Me: Kristen, when you went to Mt. Carmel, did you know Adam Lambert?
Kristen: Yeah . . . how do you know him?
Me: Clearly you haven’t read my blog lately, I married him.
Kristen: Oh God, Mom.
Me: He’s on American Idol.
Kristen: He is? You’re kidding.
Me: How did you know him?
Kristen: Mom, I didn’t really know him know him, I just knew of him. A lot of people knew of him, he was in theater and stuff. You probably even heard him sing the national anthem at a football game.
Kristen: Remember my friend, Sean? He was a friend of Adam’s. And Jenny was in theater with him. So I knew people who knew Adam. I didn’t personally know Adam.
Me: How does Sean spell his name?
Kristen: Oh God, Mom.
Meanwhile, it has been a busy week here at Blog This Mom!.
On Tuesday, while Adam Lambert sang Led Zeppelin’s "Whole Lotta Love," I got pregnant with our love child.
On Wednesday, I shopped online for a black leather layette.
On Thursday, the ultrasound revealed twins.
On Friday, Adam Lambert’s people scheduled time for him to come to Mt. Carmel High School to have a conjugal visit with me.
Naturally, I had to figure out a way to get on campus. Standing outside in the hot sun, peering through the fence wouldn't be good for me in my condition. Sitting in the stands with the general public would not be suitable for the imaginary wife of a star. So I called my people where my people equals my friend, Helen, who is a teacher at Mt. Carmel. Helen told me I could come to her classroom before the event and then go sit with her in the stands on the Mt. Carmel side.

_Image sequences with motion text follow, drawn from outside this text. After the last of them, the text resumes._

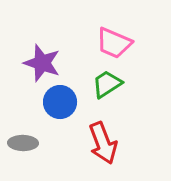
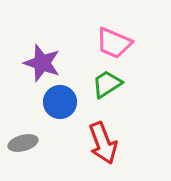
gray ellipse: rotated 16 degrees counterclockwise
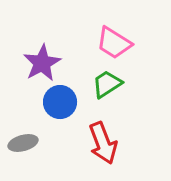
pink trapezoid: rotated 9 degrees clockwise
purple star: rotated 24 degrees clockwise
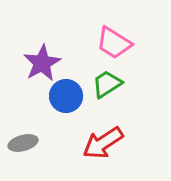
blue circle: moved 6 px right, 6 px up
red arrow: rotated 78 degrees clockwise
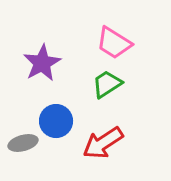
blue circle: moved 10 px left, 25 px down
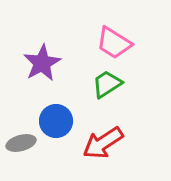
gray ellipse: moved 2 px left
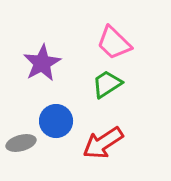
pink trapezoid: rotated 12 degrees clockwise
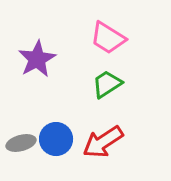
pink trapezoid: moved 6 px left, 5 px up; rotated 12 degrees counterclockwise
purple star: moved 5 px left, 4 px up
blue circle: moved 18 px down
red arrow: moved 1 px up
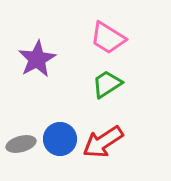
blue circle: moved 4 px right
gray ellipse: moved 1 px down
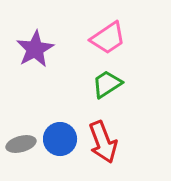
pink trapezoid: rotated 66 degrees counterclockwise
purple star: moved 2 px left, 10 px up
red arrow: rotated 78 degrees counterclockwise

Despite morning sickness and swollen feet, I arrived at the Mt. Carmel campus about an hour before Adam Lambert was scheduled to appear.
There were all manner of big guys in red security jackets swarming the parking lot and blocking all the entrances. I approached the front entrance, and tried to appear very non-stalker-y.
Security: Ma’am, where are you going?
Me [looking around]: What’s going on here?
Security: Adam Lambert is going to be here.
Me [wondering if this would be going too far, but I’ve never been known to quit while I’m ahead]: Who is Adam Lambert?
Security: [Looking me in the eye.]
Me: [Looking back without blinking.]
Security: He’s an American Idol contestant.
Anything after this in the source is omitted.